The comparison metric: mean cosine similarity between the learned and ground-truth vector fields. Cosine similarity is appropriate here because magnitudes don't fully match (the learned field's magnitude depends on training dynamics) but directions should. A high cosine similarity means the model has learned the directions of the true flow — that is, the topology of the dynamical system.
Extrapolation Test
The extrapolation test asks: how well does the trained Neural ODE predict trajectories far longer than the training horizon?
truth_400 = simulate(init, I=0.5, n_steps=400, dt=0.5) # 4x training
t_ext = torch.tensor(0.5 * np.arange(401))
with torch.no_grad():
ode_out = ode_model(y0, I, t_ext)
rnn_out = rnn_model(y0, I, t_ext)
# compute MSE on the segment past the training horizon
Training was on $80$-step trajectories. We test on $400$-step trajectories — $4 \times$ longer. The training never showed the model trajectories of this length; it has to extrapolate.
The autonomous-dynamics design choice from earlier gets stress-tested here. If the model overfit to the training time interval (which it would with $t$ in the input), the extrapolation past the training horizon would diverge. If it learned the true vector field, the extrapolation MSE should be roughly the same as the in-distribution MSE.
Summary
- Ground-truth FHN simulator: $12$ lines of RHS + RK4 in NumPy.
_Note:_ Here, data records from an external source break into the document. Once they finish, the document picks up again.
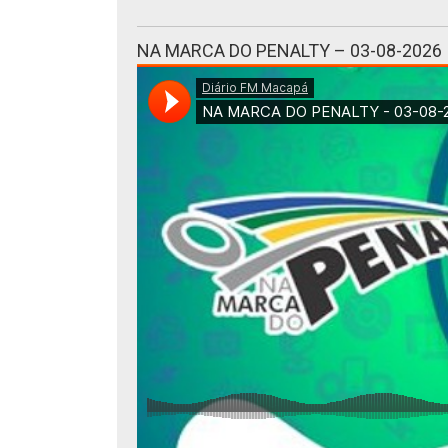
NA MARCA DO PENALTY – 03-08-2026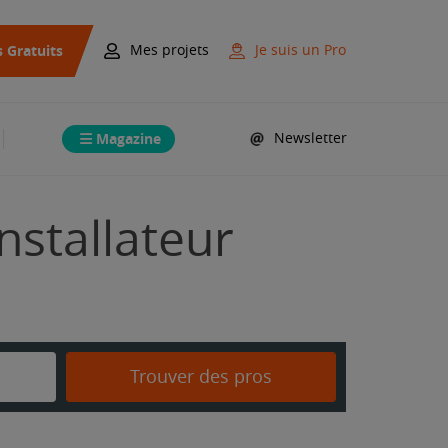
s Gratuits
Mes projets
Je suis un Pro
Magazine
Newsletter
Installateur
Trouver des pros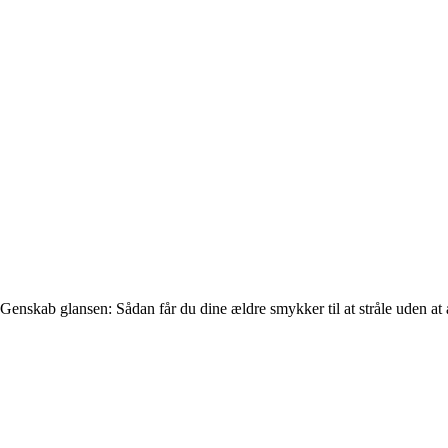
Genskab glansen: Sådan får du dine ældre smykker til at stråle uden at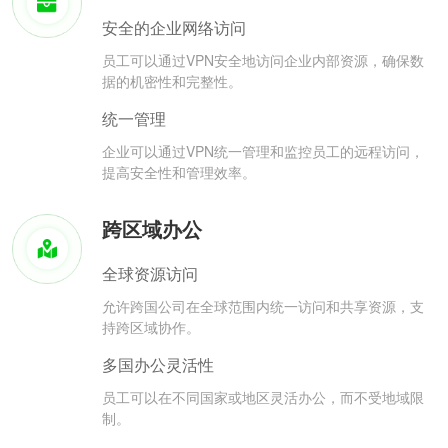
安全的企业网络访问
员工可以通过VPN安全地访问企业内部资源，确保数
据的机密性和完整性。
统一管理
企业可以通过VPN统一管理和监控员工的远程访问，
提高安全性和管理效率。
跨区域办公
全球资源访问
允许跨国公司在全球范围内统一访问和共享资源，支
持跨区域协作。
多国办公灵活性
员工可以在不同国家或地区灵活办公，而不受地域限
制。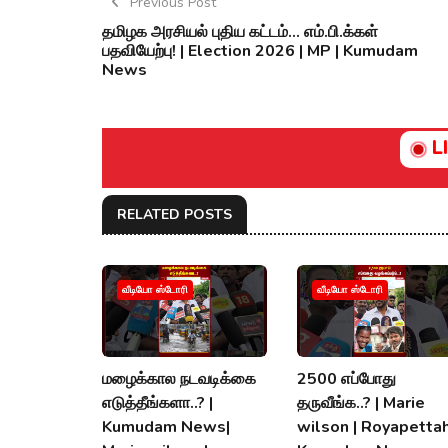
Previous Post
தமிழக அரசியல் புதிய கட்டம்… எம்.பி.க்கள்
பதவியேற்பு! | Election 2026 | MP | Kumudam
News
L
RELATED POSTS
வீடியோ ஸ்டோரி
வீடியோ ஸ்டோரி
மழைக்கால நடவடிக்கை
2500 எப்போது
எடுத்தீங்களா..? |
தருவீங்க..? | Marie
Kumudam News|
wilson | Royapettah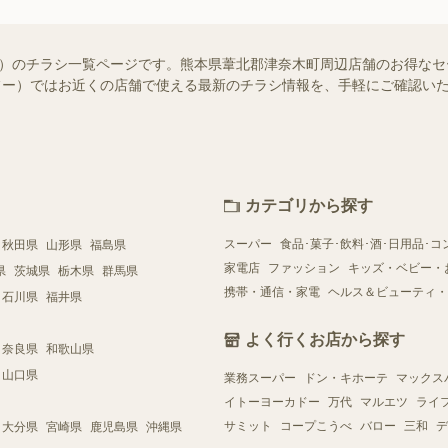
知らせ）のチラシ一覧ページです。熊本県葦北郡津奈木町周辺店舗のお得な
（シュフー）ではお近くの店舗で使える最新のチラシ情報を、手軽にご確認
カテゴリから探す
スーパー
食品･菓子･飲料･酒･日用品･コ
秋田県
山形県
福島県
家電店
ファッション
キッズ・ベビー・
県
茨城県
栃木県
群馬県
携帯・通信・家電
ヘルス＆ビューティ・
石川県
福井県
よく行くお店から探す
奈良県
和歌山県
山口県
業務スーパー
ドン・キホーテ
マックス
イトーヨーカドー
万代
マルエツ
ライ
サミット
コープこうべ
バロー
三和
デ
大分県
宮崎県
鹿児島県
沖縄県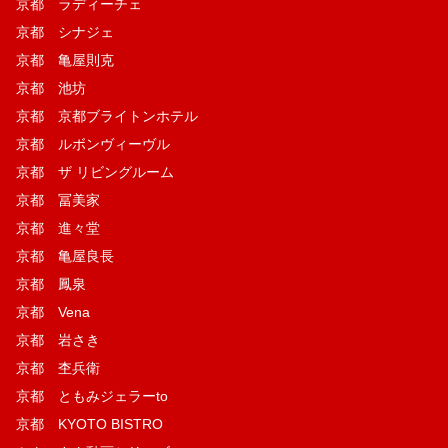
京都 ラディーチェ
京都 シナジェ
京都 亀屋則克
京都 池坊
京都 京都ブライトンホテル
京都 ルボンヴィーヴル
京都 ザ リビングルーム
京都 冨美家
京都 進々堂
京都 亀屋良長
京都 鳳泉
京都 Vena
京都 岩さき
京都 杢兵衛
京都 ともみジェラーto
京都 KYOTO BISTRO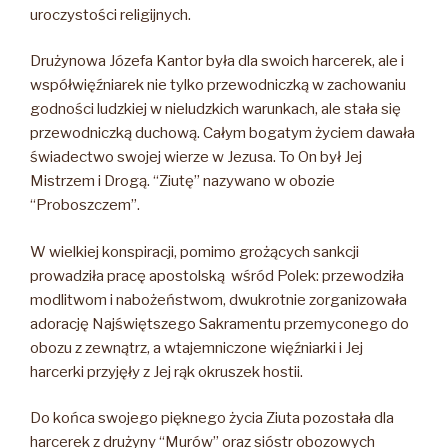
uroczystości religijnych.
Drużynowa Józefa Kantor była dla swoich harcerek, ale i
współwięźniarek nie tylko przewodniczką w zachowaniu
godności ludzkiej w nieludzkich warunkach, ale stała się
przewodniczką duchową. Całym bogatym życiem dawała
świadectwo swojej wierze w Jezusa. To On był Jej
Mistrzem i Drogą. “Ziutę” nazywano w obozie
“Proboszczem”.
W wielkiej konspiracji, pomimo grożących sankcji
prowadziła pracę apostolską wśród Polek: przewodziła
modlitwom i nabożeństwom, dwukrotnie zorganizowała
adorację Najświętszego Sakramentu przemyconego do
obozu z zewnątrz, a wtajemniczone więźniarki i Jej
harcerki przyjęły z Jej rąk okruszek hostii.
Do końca swojego pięknego życia Ziuta pozostała dla
harcerek z drużyny “Murów” oraz sióstr obozowych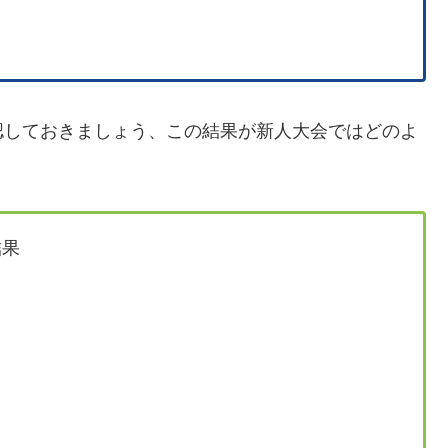
認しておきましょう、この結果が新人大会ではどのよ
結果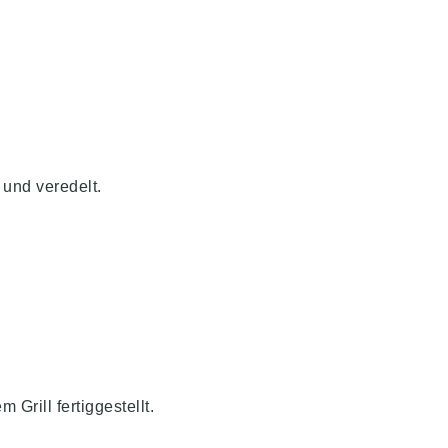
und veredelt.
Grill fertiggestellt.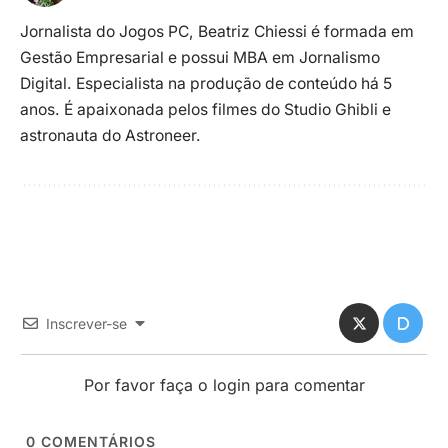
Jornalista do Jogos PC, Beatriz Chiessi é formada em
Gestão Empresarial e possui MBA em Jornalismo
Digital. Especialista na produção de conteúdo há 5
anos. É apaixonada pelos filmes do Studio Ghibli e
astronauta do Astroneer.
Inscrever-se
Por favor faça o login para comentar
0
COMENTÁRIOS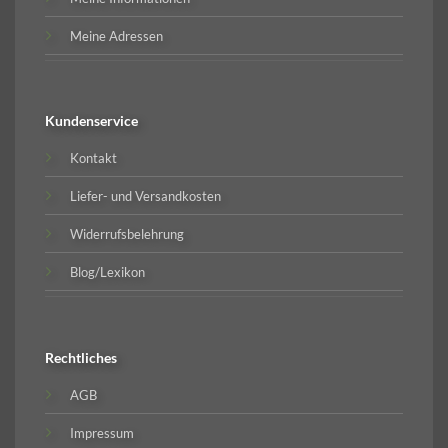
Meine Adressen
Kundenservice
Kontakt
Liefer- und Versandkosten
Widerrufsbelehrung
Blog/Lexikon
Rechtliches
AGB
Impressum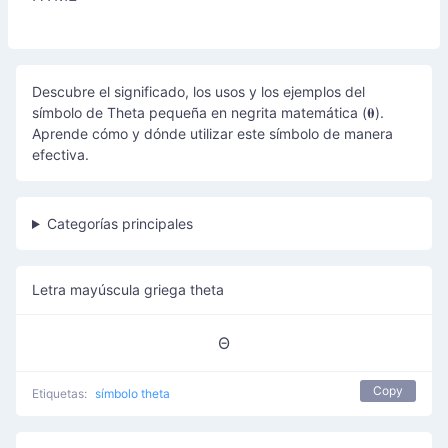
Descubre el significado, los usos y los ejemplos del
símbolo de Theta pequeña en negrita matemática (𝛉).
Aprende cómo y dónde utilizar este símbolo de manera
efectiva.
Categorías principales
Letra mayúscula griega theta
Θ
Copy
Etiquetas:
símbolo theta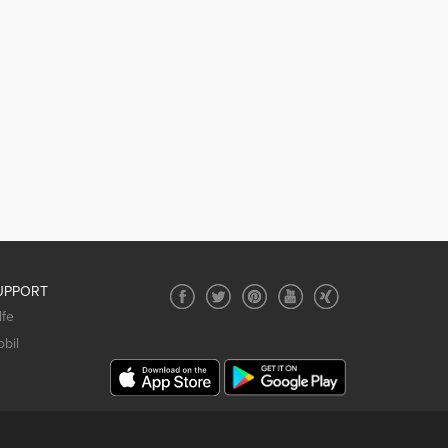
UPPORT
lfe
bil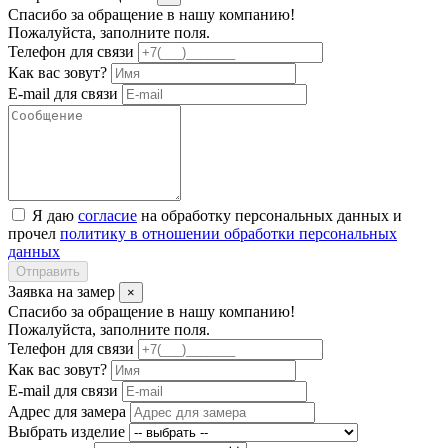
Спасибо за обращение в нашу компанию!
Пожалуйста, заполните поля.
Телефон для связи
Как вас зовут?
E-mail для связи
Я даю
согласие
на обработку персональных данных и
прочел
политику в отношении обработки персональных
данных
Отправить
Заявка на замер
×
Спасибо за обращение в нашу компанию!
Пожалуйста, заполните поля.
Телефон для связи
Как вас зовут?
E-mail для связи
Адрес для замера
Выбрать изделие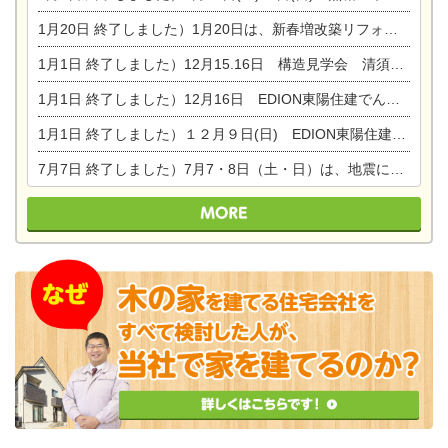
1月20日
終了しました）1月20日は、新春増改築リフォームまつり＆家の修理祭り＆家電まつりです。
1月1日
終了しました）12月15.16日 構造見学会 清須市西枇杷島町弁天
1月1日
終了しました）12月16日 EDION東陽住建でんき OPEN第二弾イベント！！
1月1日
終了しました）１２月９日(日) EDION東陽住建でんき館プレＯＰＥＮ！＆家の修理まつり
7月7日
終了しました）7月7・8日（土・日）は、地震に強くて安心！暮らしを楽しむ東濃ひのきの平屋の家体験見学会を開催します。ぜひお越しください。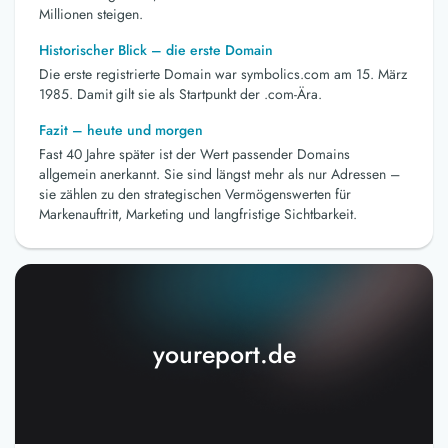
Millionen steigen.
Historischer Blick – die erste Domain
Die erste registrierte Domain war symbolics.com am 15. März
1985. Damit gilt sie als Startpunkt der .com-Ära.
Fazit – heute und morgen
Fast 40 Jahre später ist der Wert passender Domains
allgemein anerkannt. Sie sind längst mehr als nur Adressen –
sie zählen zu den strategischen Vermögenswerten für
Markenauftritt, Marketing und langfristige Sichtbarkeit.
youreport.de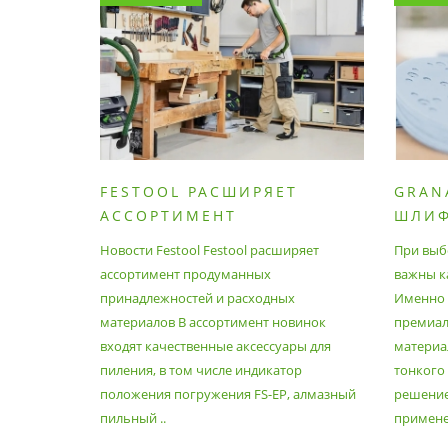
FESTOOL РАСШИРЯЕТ
GRAN
АССОРТИМЕНТ
ШЛИ
ПРОДУМАННЫХ
МАТЕ
Новости Festool Festool расширяет
При выб
ПРИНАДЛЕЖНОСТЕЙ И
ассортимент продуманных
важны к
РАСХОДНЫХ МАТЕРИАЛОВ
принадлежностей и расходных
Именно э
материалов В ассортимент новинок
премиа
входят качественные аксессуары для
материал
пиления, в том числе индикатор
тонкого
положения погружения FS-EP, алмазный
решение
пильный ..
применен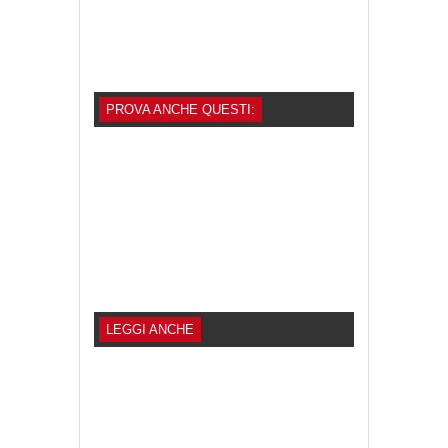
PROVA ANCHE QUESTI:
LEGGI ANCHE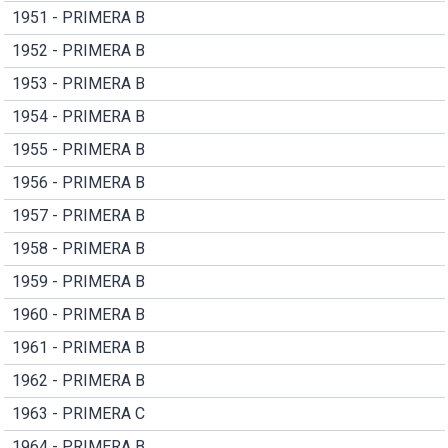
1951 - PRIMERA B
1952 - PRIMERA B
1953 - PRIMERA B
1954 - PRIMERA B
1955 - PRIMERA B
1956 - PRIMERA B
1957 - PRIMERA B
1958 - PRIMERA B
1959 - PRIMERA B
1960 - PRIMERA B
1961 - PRIMERA B
1962 - PRIMERA B
1963 - PRIMERA C
1964 - PRIMERA B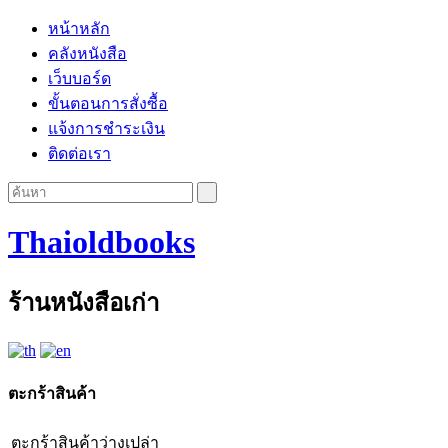
หน้าหลัก
คลังหนังสือ
เว็บบอร์ด
ขั้นตอนการสั่งซื้อ
แจ้งการชำระเงิน
ติดต่อเรา
Thaioldbooks
ร้านหนังสือเก่า
ตะกร้าสินค้า
ตะกร้าสินค้าว่างเปล่า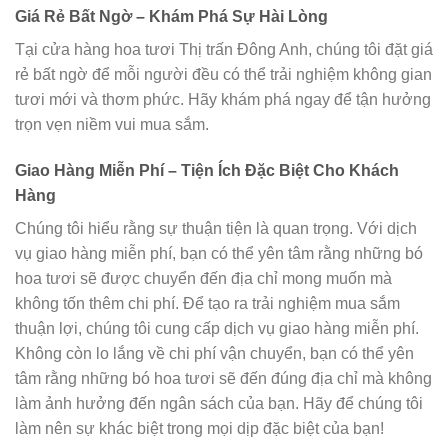
Giá Rẻ Bất Ngờ – Khám Phá Sự Hài Lòng
Tại cửa hàng hoa tươi Thị trấn Đông Anh, chúng tôi đặt giá
rẻ bất ngờ để mỗi người đều có thể trải nghiệm không gian
tươi mới và thơm phức. Hãy khám phá ngay để tận hưởng
trọn vẹn niềm vui mua sắm.
Giao Hàng Miễn Phí – Tiện Ích Đặc Biệt Cho Khách
Hàng
Chúng tôi hiểu rằng sự thuận tiện là quan trọng. Với dịch
vụ giao hàng miễn phí, bạn có thể yên tâm rằng những bó
hoa tươi sẽ được chuyển đến địa chỉ mong muốn mà
không tốn thêm chi phí. Để tạo ra trải nghiệm mua sắm
thuận lợi, chúng tôi cung cấp dịch vụ giao hàng miễn phí.
Không còn lo lắng về chi phí vận chuyển, bạn có thể yên
tâm rằng những bó hoa tươi sẽ đến đúng địa chỉ mà không
làm ảnh hưởng đến ngân sách của bạn. Hãy để chúng tôi
làm nên sự khác biệt trong mọi dịp đặc biệt của bạn!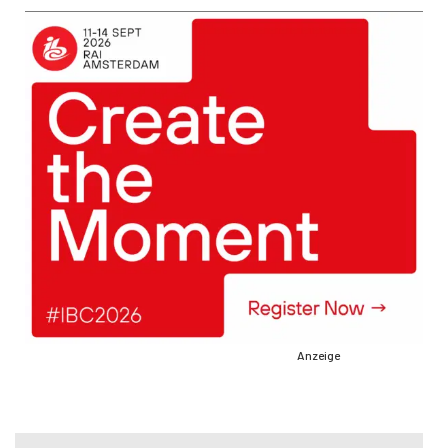
Anzeige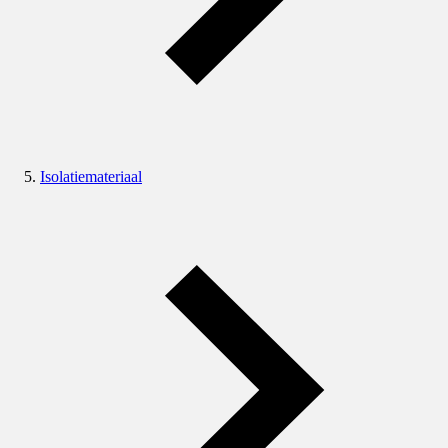
Isolatiemateriaal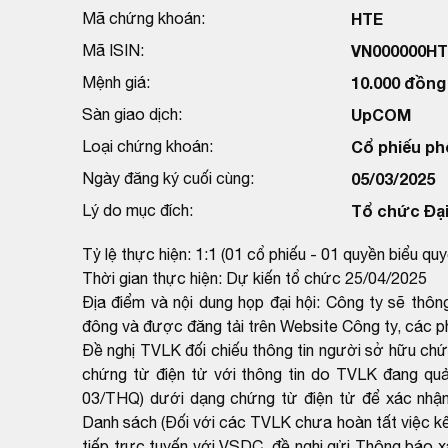
Mã chứng khoán:
HTE
Mã ISIN:
VN000000HT
Mệnh giá:
10.000 đồng
Sàn giao dịch:
UpCOM
Loại chứng khoán:
Cổ phiếu ph
Ngày đăng ký cuối cùng:
05/03/2025
Lý do mục đích:
Tổ chức Đại
Tỷ lệ thực hiện: 1:1 (01 cổ phiếu - 01 quyền biểu quy
Thời gian thực hiện: Dự kiến tổ chức 25/04/2025
Địa điểm và nội dung họp đại hội: Công ty sẽ thô
đông và được đăng tải trên Website Công ty, các ph
Đề nghị TVLK đối chiếu thông tin người sở hữu ch
chứng từ điện tử với thông tin do TVLK đang qu
03/THQ) dưới dạng chứng từ điện tử để xác nhận
Danh sách (Đối với các TVLK chưa hoàn tất việc kết
tiếp trực tuyến với VSDC, đề nghị gửi Thông báo x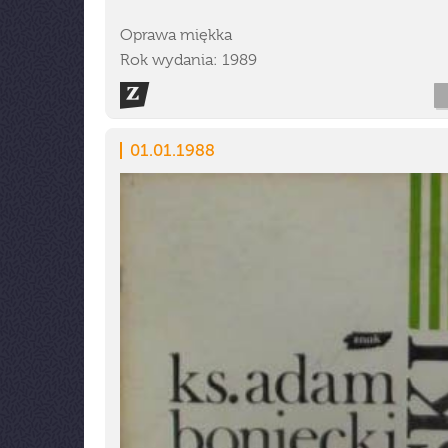
Oprawa miękka
Rok wydania: 1989
01.01.1988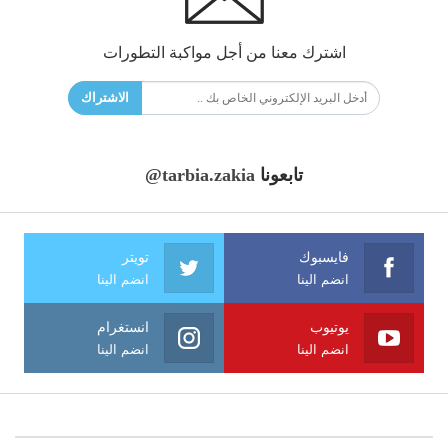
اشترك معنا من أجل مواكبة التطورات
الاشتراك
تابعونا
@tarbia.zakia
فايسبوك
تويتر
انضم الينا
انضم الينا
يوتيوب
انستغرام
انضم الينا
انضم الينا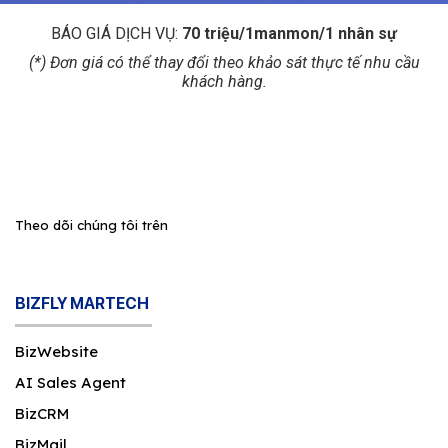
BÁO GIÁ DỊCH VỤ:
70 triệu/1manmon/1 nhân sự
(*) Đơn giá có thể thay đổi theo khảo sát thực tế nhu cầu
khách hàng.
Theo dõi chúng tôi trên
BIZFLY MARTECH
BizWebsite
AI Sales Agent
BizCRM
BizMail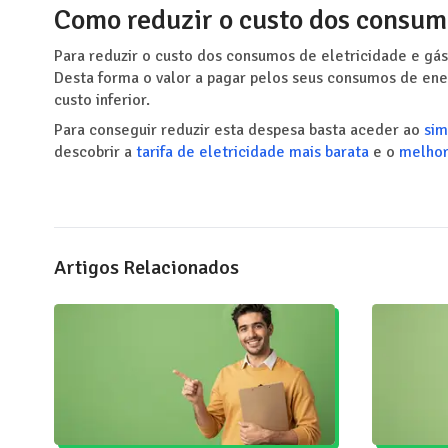
Como reduzir o custo dos consumo
Para reduzir o custo dos consumos de eletricidade e gá
Desta forma o valor a pagar pelos seus consumos de en
custo inferior.
Para conseguir reduzir esta despesa basta aceder ao
sim
descobrir a
tarifa de eletricidade mais barata
e o
melhor
Artigos Relacionados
- Neural ODE: $50$ lines including ODEFunc, integrator, wrapper.
- Discrete RNN baseline: $20$ lines.
- Training + plotting: $\sim 200$ lines of glue.
The implementation is small. The single most consequential design choice — dropping $t$ from the ODE function's input to match FHN's autonomous structure — is one line of code that changes extrapolation MSE by a factor of $250$. The right inductive bias is worth orders of magnitude.
What Part 3 Tests
Part 3 trains the Neural ODE and the discrete RNN under identical conditions, reports their in-distribution and extrapolation MSE, and crucially measures phase-portrait recovery — the angle-wise similarity between each model's learned vector field and the ground-truth FHN flow. The result: both models fit the data equally; only the Neural ODE learned the physics.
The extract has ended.